A quarter of an hour with the painter of Kings and Queens. Mr. Philip A. de László, M.V.O.’, La Semaine Egyptienne, 28 February 1929

[Reproductions of the portrait of H.M. the Queen of the Belgians [7870] and of the portrait of Princess Alice of Athlone [2447]]

The Hall of [the hotel] Sémiramis.

The illustrious painter of Queens and Kings has given us an appointment for 6 o’clock. The maître d’hôtel warns us that, kept by an “important person”, the “portraitist of crowned heads” will be slightly late.

A respectable gentleman in a tuxedo, pink complexion, silver hair, with a pickwickian air, approaches us:
“Are you waiting for Professor László”?

Our interlocutor pronounces with veneration those august syllables; but we belong to a town in which the musicians of the opera count no less than forty professors, and of orchestra; this word “professor” to which the old gentleman lends a heavy glory, does not impress us anymore. We keep our composure to answer positively. The Little Old Man[1] then examines us with envy; but he does not add a word (great passions are speechless) and we wait, whilst an excellent violinist, also a professor, no doubt, plays the “Musical Moment”.

But here is the Master! Medium height, bald, round head, whiskers, light eye, the allure of a pandour: Mr László owes to his Magyar origin this likeness with the knights of Arpad. A red and gold steward follows him, holding an enormous sign.

Mr László gives us his hand. We shake it with emotion, this dextrous one, which put on canvas so many aristocratic personages, without compromising himself by painting peasants.

To our request, Mr László agrees to give us some recollections of his splendid career.

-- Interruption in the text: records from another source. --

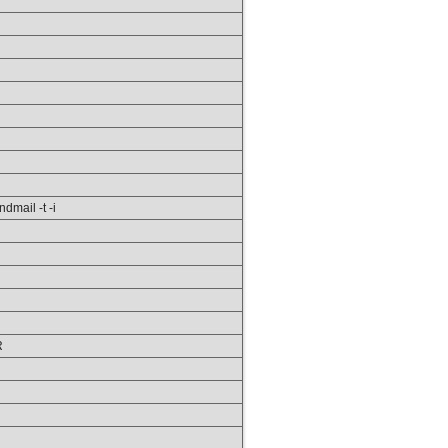
ndmail -t -i
R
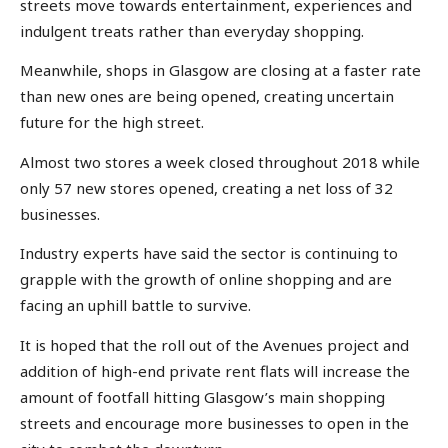
streets move towards entertainment, experiences and
indulgent treats rather than everyday shopping.
Meanwhile, shops in Glasgow are closing at a faster rate
than new ones are being opened, creating uncertain
future for the high street.
Almost two stores a week closed throughout 2018 while
only 57 new stores opened, creating a net loss of 32
businesses.
Industry experts have said the sector is continuing to
grapple with the growth of online shopping and are
facing an uphill battle to survive.
It is hoped that the roll out of the Avenues project and
addition of high-end private rent flats will increase the
amount of footfall hitting Glasgow’s main shopping
streets and encourage more businesses to open in the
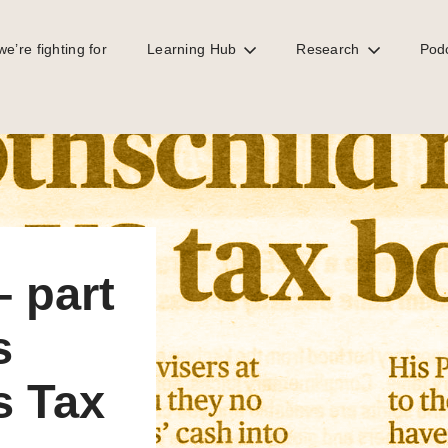
e’re fighting for
Learning Hub
Research
Pod
 (nearly) confirms Tax Justice Network position
 part
s
s Tax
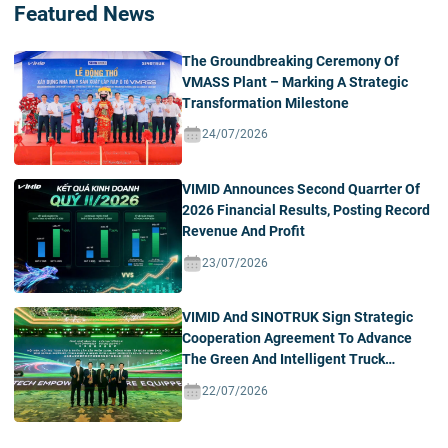
Featured News
The Groundbreaking Ceremony Of
VMASS Plant – Marking A Strategic
Transformation Milestone
24/07/2026
VIMID Announces Second Quarrter Of
2026 Financial Results, Posting Record
Revenue And Profit
23/07/2026
VIMID And SINOTRUK Sign Strategic
Cooperation Agreement To Advance
The Green And Intelligent Truck
Ecosystem In Vietnam
22/07/2026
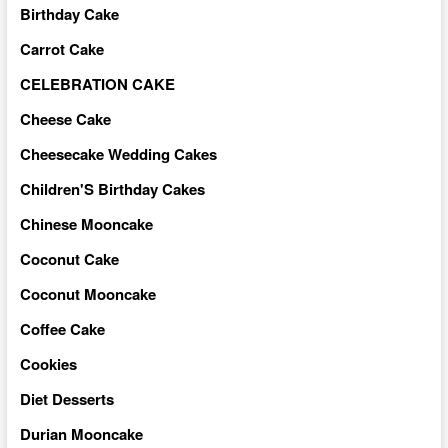
Birthday Cake
Carrot Cake
CELEBRATION CAKE
Cheese Cake
Cheesecake Wedding Cakes
Children'S Birthday Cakes
Chinese Mooncake
Coconut Cake
Coconut Mooncake
Coffee Cake
Cookies
Diet Desserts
Durian Mooncake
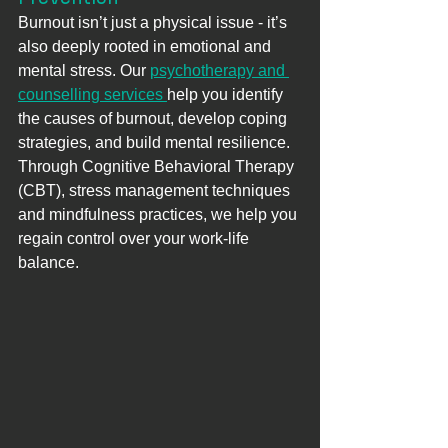
Burnout isn’t just a physical issue - it’s 
also deeply rooted in emotional and 
mental stress. Our 
psychotherapy and 
counselling services 
help you identify 
the causes of burnout, develop coping 
strategies, and build mental resilience. 
Through Cognitive Behavioral Therapy 
(CBT), stress management techniques 
and mindfulness practices, we help you 
regain control over your work-life 
balance.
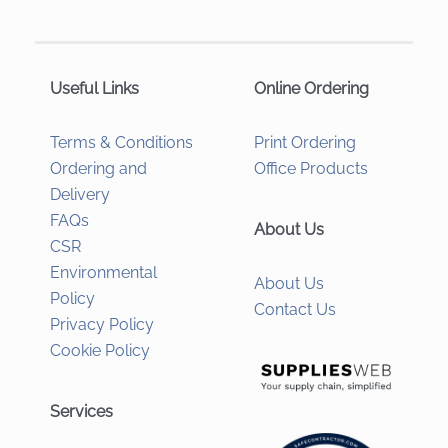
Useful Links
Online Ordering
Terms & Conditions
Print Ordering
Ordering and
Office Products
Delivery
FAQs
About Us
CSR
Environmental
About Us
Policy
Contact Us
Privacy Policy
Cookie Policy
Services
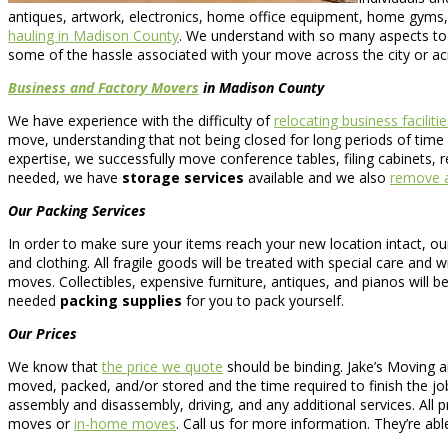
antiques, artwork, electronics, home office equipment, home gyms
hauling in Madison County
. We understand with so many aspects to 
some of the hassle associated with your move across the city or ac
Business and Factory Movers
in Madison County
We have experience with the difficulty of
relocating business facilitie
move, understanding that not being closed for long periods of time e
expertise, we successfully move conference tables, filing cabinets, 
needed, we have
storage services
available and we also
remove a
Our Packing Services
In order to make sure your items reach your new location intact, o
and clothing. All fragile goods will be treated with special care and
moves. Collectibles, expensive furniture, antiques, and pianos will be
needed
packing supplies
for you to pack yourself.
Our Prices
We know that
the price we quote
should be binding. Jake’s Moving a
moved, packed, and/or stored and the time required to finish the job
assembly and disassembly, driving, and any additional services. All 
moves or
in-home moves
. Call us for more information. They’re ab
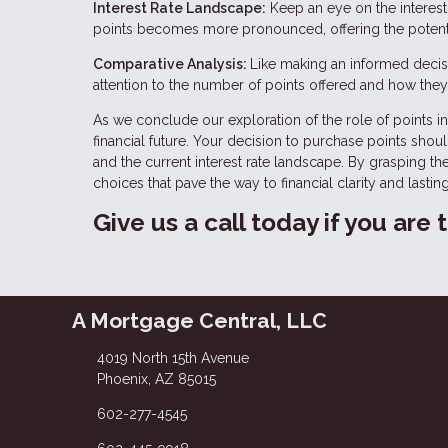
Interest Rate Landscape:
Keep an eye on the interest 
points becomes more pronounced, offering the potentia
Comparative Analysis:
Like making an informed decisi
attention to the number of points offered and how they 
As we conclude our exploration of the role of points in 
financial future. Your decision to purchase points shou
and the current interest rate landscape. By grasping t
choices that pave the way to financial clarity and lasting
Give us a call today if you are
A Mortgage Central, LLC
4019 North 15th Avenue
Phoenix, AZ 85015
602-277-4545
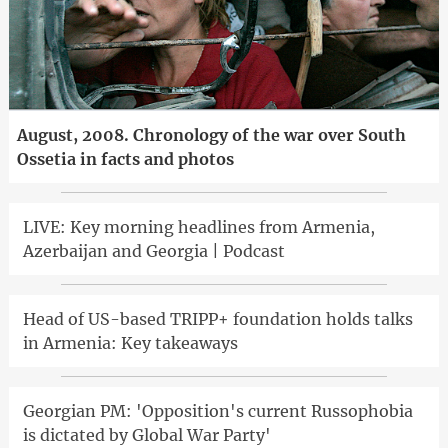
August, 2008. Chronology of the war over South
Ossetia in facts and photos
LIVE: Key morning headlines from Armenia,
Azerbaijan and Georgia | Podcast
Head of US-based TRIPP+ foundation holds talks
in Armenia: Key takeaways
Georgian PM: 'Opposition's current Russophobia
is dictated by Global War Party'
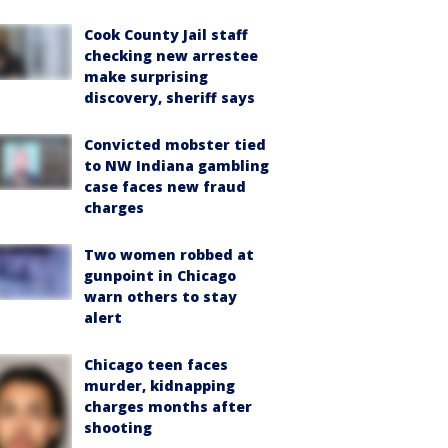
Cook County Jail staff
checking new arrestee
make surprising
discovery, sheriff says
Convicted mobster tied
to NW Indiana gambling
case faces new fraud
charges
Two women robbed at
gunpoint in Chicago
warn others to stay
alert
Chicago teen faces
murder, kidnapping
charges months after
shooting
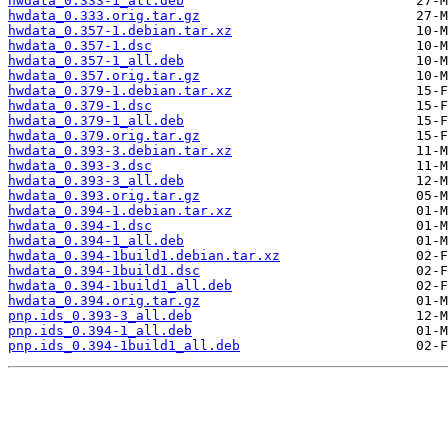
hwdata_0.333-1_all.deb
hwdata_0.333.orig.tar.gz
hwdata_0.357-1.debian.tar.xz
hwdata_0.357-1.dsc
hwdata_0.357-1_all.deb
hwdata_0.357.orig.tar.gz
hwdata_0.379-1.debian.tar.xz
hwdata_0.379-1.dsc
hwdata_0.379-1_all.deb
hwdata_0.379.orig.tar.gz
hwdata_0.393-3.debian.tar.xz
hwdata_0.393-3.dsc
hwdata_0.393-3_all.deb
hwdata_0.393.orig.tar.gz
hwdata_0.394-1.debian.tar.xz
hwdata_0.394-1.dsc
hwdata_0.394-1_all.deb
hwdata_0.394-1build1.debian.tar.xz
hwdata_0.394-1build1.dsc
hwdata_0.394-1build1_all.deb
hwdata_0.394.orig.tar.gz
pnp.ids_0.393-3_all.deb
pnp.ids_0.394-1_all.deb
pnp.ids_0.394-1build1_all.deb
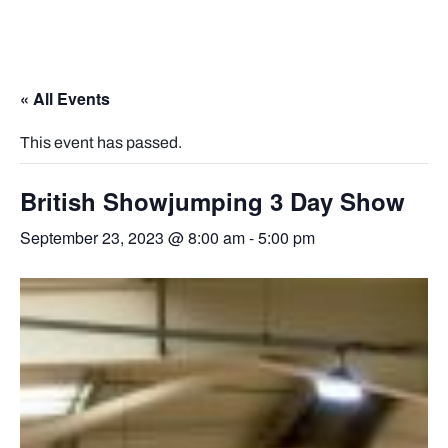
« All Events
This event has passed.
British Showjumping 3 Day Show
September 23, 2023 @ 8:00 am
-
5:00 pm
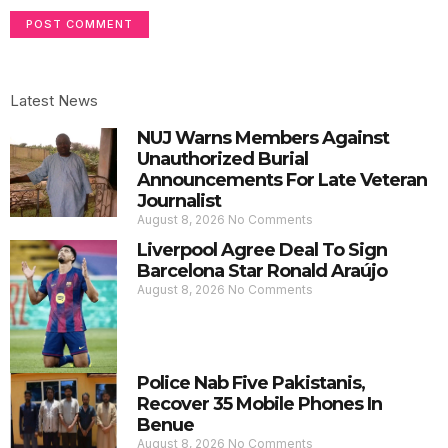
Latest News
NUJ Warns Members Against
Unauthorized Burial
Announcements For Late Veteran
Journalist
August 8, 2026
No Comments
Liverpool Agree Deal To Sign
Barcelona Star Ronald Araújo
August 8, 2026
No Comments
Police Nab Five Pakistanis,
Recover 35 Mobile Phones In
Benue
August 8, 2026
No Comments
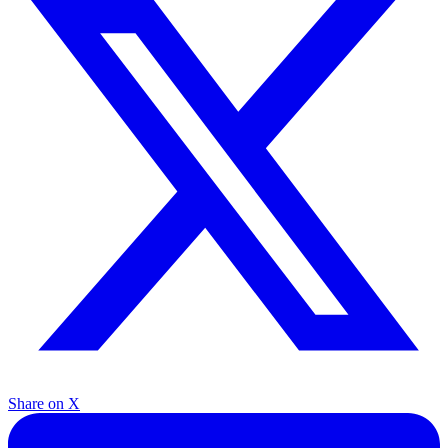
Share on X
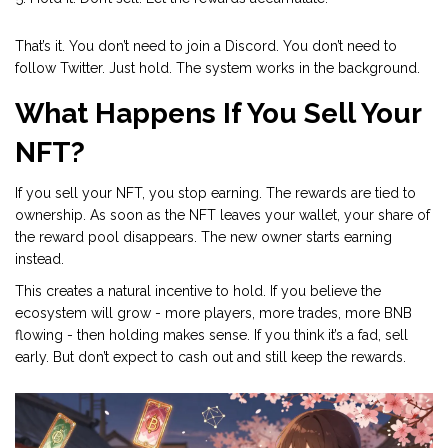
That’s it. You don’t need to join a Discord. You don’t need to
follow Twitter. Just hold. The system works in the background.
What Happens If You Sell Your
NFT?
If you sell your NFT, you stop earning. The rewards are tied to
ownership. As soon as the NFT leaves your wallet, your share of
the reward pool disappears. The new owner starts earning
instead.
This creates a natural incentive to hold. If you believe the
ecosystem will grow - more players, more trades, more BNB
flowing - then holding makes sense. If you think it’s a fad, sell
early. But don’t expect to cash out and still keep the rewards.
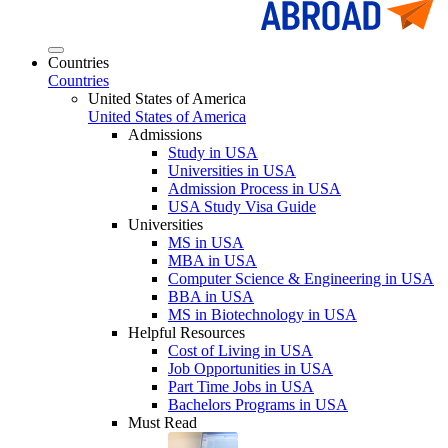
Countries
Countries
United States of America
United States of America
Admissions
Study in USA
Universities in USA
Admission Process in USA
USA Study Visa Guide
Universities
MS in USA
MBA in USA
Computer Science & Engineering in USA
BBA in USA
MS in Biotechnology in USA
Helpful Resources
Cost of Living in USA
Job Opportunities in USA
Part Time Jobs in USA
Bachelors Programs in USA
Must Read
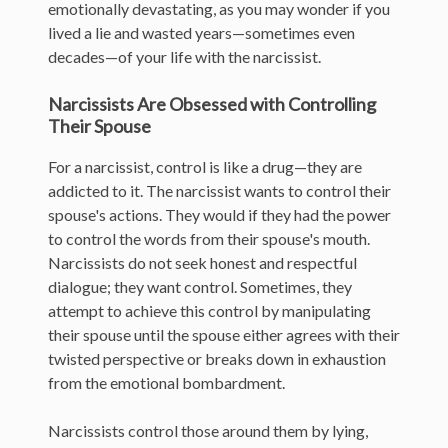
emotionally devastating, as you may wonder if you
lived a lie and wasted years—sometimes even
decades—of your life with the narcissist.
Narcissists Are Obsessed with Controlling
Their Spouse
For a narcissist, control is like a drug—they are
addicted to it. The narcissist wants to control their
spouse's actions. They would if they had the power
to control the words from their spouse's mouth.
Narcissists do not seek honest and respectful
dialogue; they want control. Sometimes, they
attempt to achieve this control by manipulating
their spouse until the spouse either agrees with their
twisted perspective or breaks down in exhaustion
from the emotional bombardment.
Narcissists control those around them by lying,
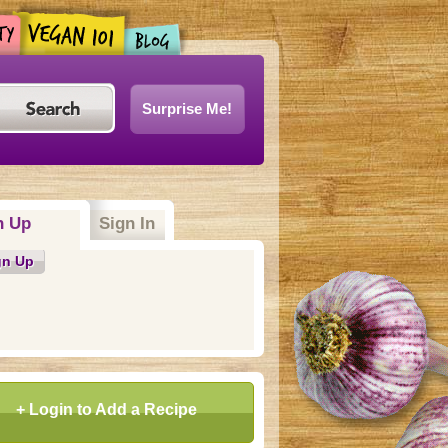
Surprise Me!
n Up
Sign In
gn Up
+ Login to Add a Recipe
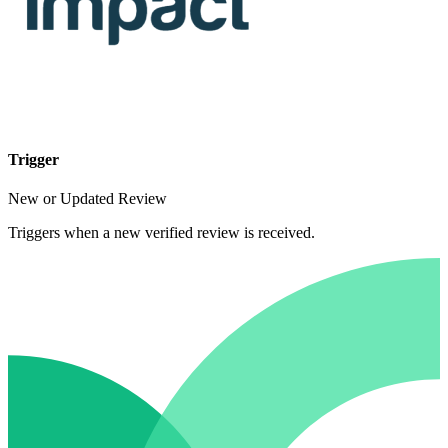
Trigger
New or Updated Review
Triggers when a new verified review is received.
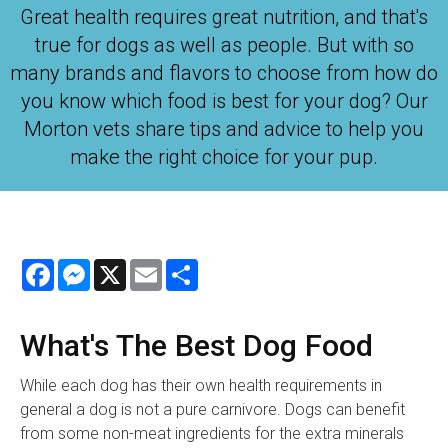
Great health requires great nutrition, and that's
true for dogs as well as people. But with so
many brands and flavors to choose from how do
you know which food is best for your dog? Our
Morton vets share tips and advice to help you
make the right choice for your pup.
Facebook
Messenger
X
Email
Share
What's The Best Dog Food
While each dog has their own health requirements in
general a dog is not a pure carnivore. Dogs can benefit
from some non-meat ingredients for the extra minerals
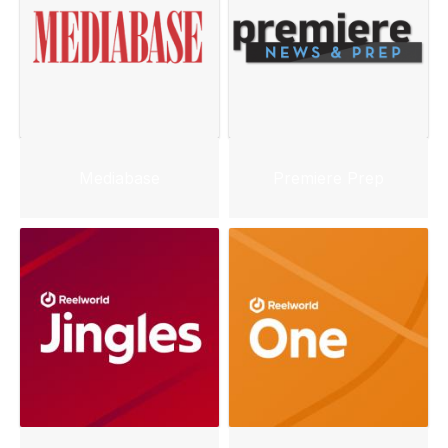
Mediabase
Premiere Prep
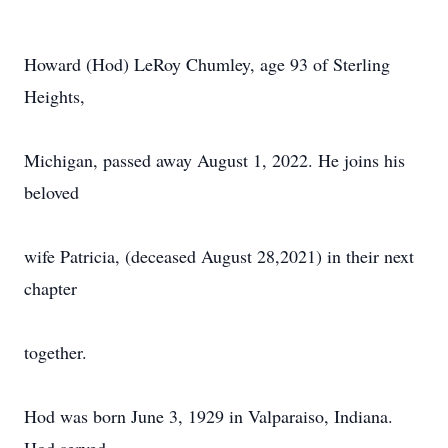
Howard (Hod) LeRoy Chumley, age 93 of Sterling
Heights,
Michigan, passed away August 1, 2022. He joins his
beloved
wife Patricia, (deceased August 28,2021) in their next
chapter
together.
Hod was born June 3, 1929 in Valparaiso, Indiana.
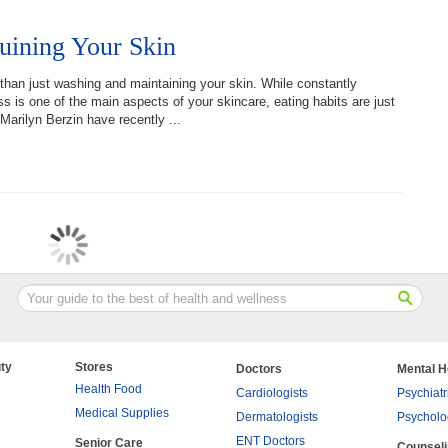
uining Your Skin
han just washing and maintaining your skin. While constantly
s is one of the main aspects of your skincare, eating habits are just
Marilyn Berzin have recently ...
ty
Stores
Doctors
Mental H
Health Food
Cardiologists
Psychiatr
Medical Supplies
Dermatologists
Psycholo
ENT Doctors
Senior Care
Counsel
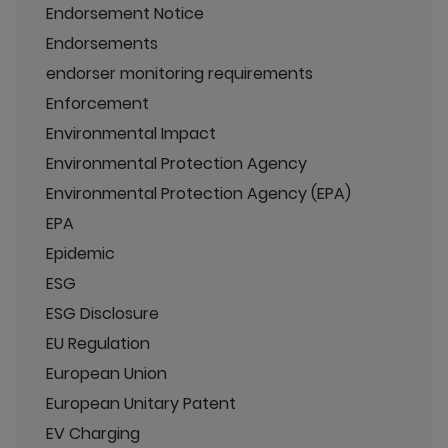
Endorsement Notice
Endorsements
endorser monitoring requirements
Enforcement
Environmental Impact
Environmental Protection Agency
Environmental Protection Agency (EPA)
EPA
Epidemic
ESG
ESG Disclosure
EU Regulation
European Union
European Unitary Patent
EV Charging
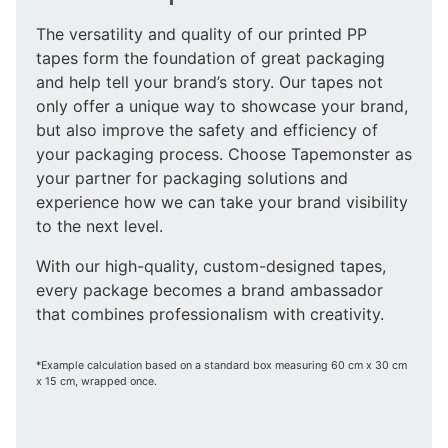
The versatility and quality of our printed PP
tapes form the foundation of great packaging
and help tell your brand’s story. Our tapes not
only offer a unique way to showcase your brand,
but also improve the safety and efficiency of
your packaging process. Choose Tapemonster as
your partner for packaging solutions and
experience how we can take your brand visibility
to the next level.
With our high-quality, custom-designed tapes,
every package becomes a brand ambassador
that combines professionalism with creativity.
*Example calculation based on a standard box measuring 60 cm x 30 cm
x 15 cm, wrapped once.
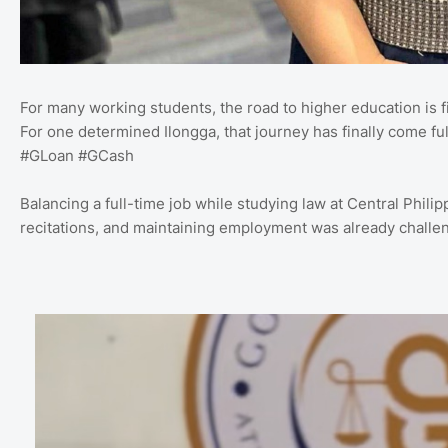
For many working students, the road to higher education is fil
For one determined Ilongga, that journey has finally come ful
#GLoan #GCash
Balancing a full-time job while studying law at Central Phil
recitations, and maintaining employment was already challeng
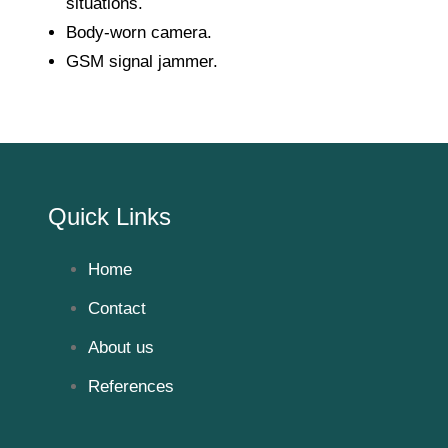
situations.
Body-worn camera.
GSM signal jammer.
Quick Links
Home
Contact
About us
References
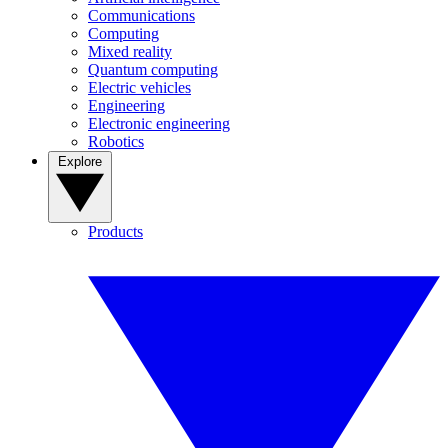
Communications
Computing
Mixed reality
Quantum computing
Electric vehicles
Engineering
Electronic engineering
Robotics
Explore
Products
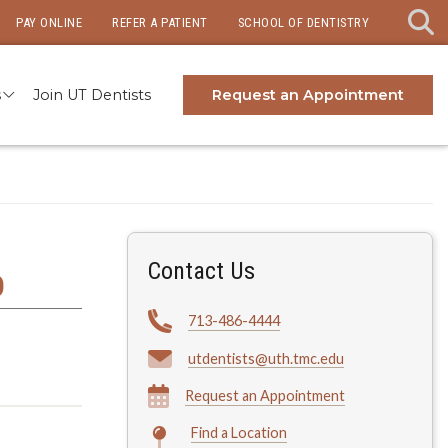
PAY ONLINE
REFER A PATIENT
SCHOOL OF DENTISTRY
s
Join UT Dentists
Request an Appointment
Contact Us
D
713-486-4444
utdentists@uth.tmc.edu
Request an Appointment
Find a Location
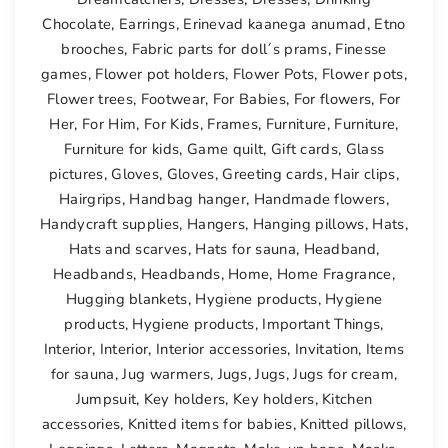
Chocolate
,
Earrings
,
Erinevad kaanega anumad
,
Etno
brooches
,
Fabric parts for doll´s prams
,
Finesse
games
,
Flower pot holders
,
Flower Pots
,
Flower pots
,
Flower trees
,
Footwear
,
For Babies
,
For flowers
,
For
Her
,
For Him
,
For Kids
,
Frames
,
Furniture
,
Furniture
,
Furniture for kids
,
Game quilt
,
Gift cards
,
Glass
pictures
,
Gloves
,
Gloves
,
Greeting cards
,
Hair clips
,
Hairgrips
,
Handbag hanger
,
Handmade flowers
,
Handycraft supplies
,
Hangers
,
Hanging pillows
,
Hats
,
Hats and scarves
,
Hats for sauna
,
Headband
,
Headbands
,
Headbands
,
Home
,
Home Fragrance
,
Hugging blankets
,
Hygiene products
,
Hygiene
products
,
Hygiene products
,
Important Things
,
Interior
,
Interior
,
Interior accessories
,
Invitation
,
Items
for sauna
,
Jug warmers
,
Jugs
,
Jugs
,
Jugs for cream
,
Jumpsuit
,
Key holders
,
Key holders
,
Kitchen
accessories
,
Knitted items for babies
,
Knitted pillows
,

It was in Paris, he says, that I perfected the art of painting, the foundations of which I had learnt in Budapest, my birth town. I was the pupil of Benjamin Constant and Lefebvre who taught me how one catches a likeness and how one uses tones and values the most skilfully without wasting colour. It was in Paris that I had my first great success, with the portrait of Prince Hohenlohe, former Chancellor of the German Empire [4485], a portrait that won the gold medal at the 1899 Salon. I still have many friends in Paris.

And Mr László talks with warmth about his “great friend” Mr Dézarrois, who has just been appointed[2] something important at the administration of the Fine Arts in France.

 


[1] In English in the text

[2] Remark here in the text in parenthesis that de László did not use the correct word in French for “appointed”, using the word “nominé” (nominated) instead of “nommé”.